Aquí permanezco. Hecho una roca. Hecho partículas de una que fue masacrada a golpes sin cesar, una y otra vez; la patearon, la aventaron de un edificio, la estrellaron contra una pared, la pisotearon cruelmente, así hasta arrebatarle la existencia engendrada. Sin embargo, no desaparece por completo, porque sus restos permanecen.
Permanezco ahí, en mi habitación, tendido en la cama mientras abrazo mis piernas contra el pecho y lucho contra el hambriento y salvaje vacío, quien tranquilamente me va desgarrando las fibras que me sostenían. Ahora uso una prótesis que no termina por acoplarse a mi cuerpo, pero sirve al momento de sacarme de las sábanas.
Permanezco sentado sobre la sexta fila del autobús. Mis ojos buscan desesperadamente una mundana y corriente distracción que evite a cualquier costa un pensamiento con tu nombre. Un pensamiento que, o miles de ellos, que me he esforzado por mantener a raya. Los he hacinado en una habitación de papel y a la puerta le he colocado un candado de paja. Al más diminuto e insignificante segundo de lucidez, todos ellos salen volando tal cual mariposas para estamparse contra mi pecho. Escarban y escarban, haciendo agujeros a su paso, hasta encontrar mi corazón; quedándose en uno de los ventrículos para estrujarlo, lastimarlo. Entonces, yo sonrío, porque es un dolor que me recuerda a ti. Y los recuerdos son lo único cercano que tengo ahora.
Permanezco allá, en todos los lugares que mis sentidos perciben. En tanto las personas deambulantes muestran sus oídos ante mis constantes lamentos afónicos de auxilio, todo este tormentoso desbarajuste me orilla a pensar: ¿A dónde irá a parar esto? ¿A dónde iré a parar siendo los restos de una roca?
En todos los aquís y allás en los que he permanecido, se me parte la espalda a la mitad debido al inconmensurable peso de mis emociones (decir que se trata solo de la espalda sería quedarme corto. Bien podría ser la vida; que se me parte la vida). Pero yo trato de ponerle un vendaje, y es cuando mi dolor se vomita en lágrimas rubicundas que me escuecen los ojos; me arden, me laceran, me exprimen los ojos.
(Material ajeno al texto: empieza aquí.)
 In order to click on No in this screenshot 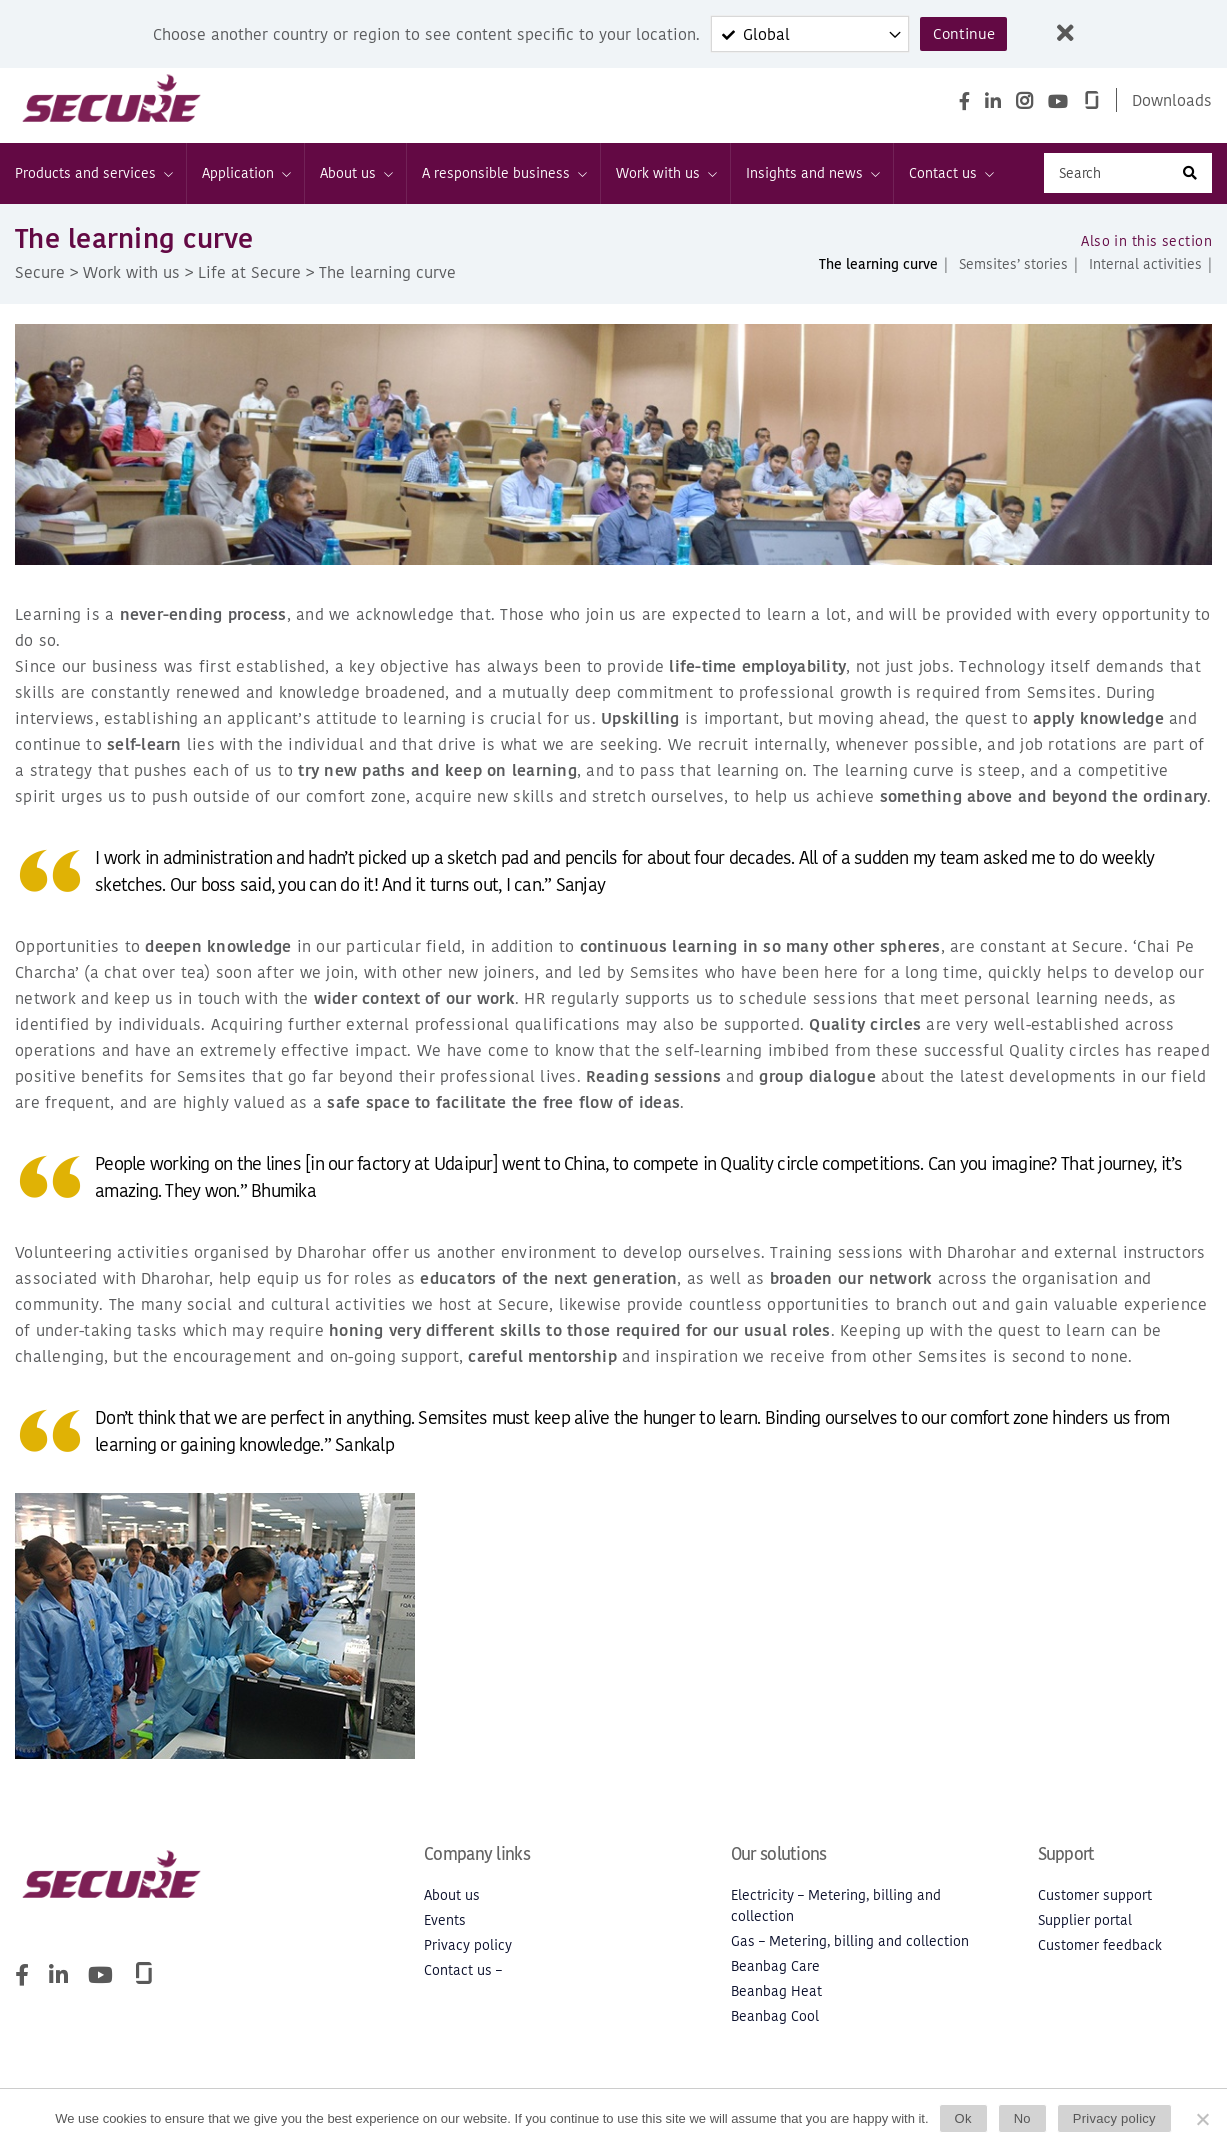, I will do `click(1022, 2118)`.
A ellos también trato de repararlos, curarlos con una pomada de estrellas para que vuelvan a brillar; y es cuando mi pecho explota y se desprende, o se oprime y me lo quiero arrancar.
Ya no aguanto más. Esta maldita existencia con un maldito destino. Mi creación fue un error. Cómo te explico, querido lector, que por las noches lloro tristeza, que por las tardes la ansiedad me revuelve el estómago; y por las mañanas, despierto saboreando el veneno de su ausencia.
Aun en mi delirio, puedo escuchar a mi padre decir lo decepcionado que está de mí, pues me creó a su imagen, me creó usando una parte de él para ser su primer comandante y sucesor al trono. Se suponía que yo alcanzaría la cima. No obstante, tuve un defecto de fábrica.
Expulsarme del infierno tendría que haberme enseñado una lección. Y en lugar de arrepentirme, ¿qué hago? Enamorarme, hacer amigos, mezclarme con los humanos, incluso ayudarlos. Y sufrir por amor, que es lo más absurdo de todo. Sufrir por un sentimiento de ese calibre. Los demonios no hacen eso. Le avergüenzo, le decepciono, no me parezco en nada a mis hermanos.
Tienes razón padre, yo tampoco sé qué es lo que estoy haciendo.
Soy muy bueno para ser un demonio. Y soy muy malo para ser un humano. Así que, si no soy ni demonio, ni humano. ¿Entonces, qué es lo que soy?
Soy los restos de una roca masacrada que permanece perdida.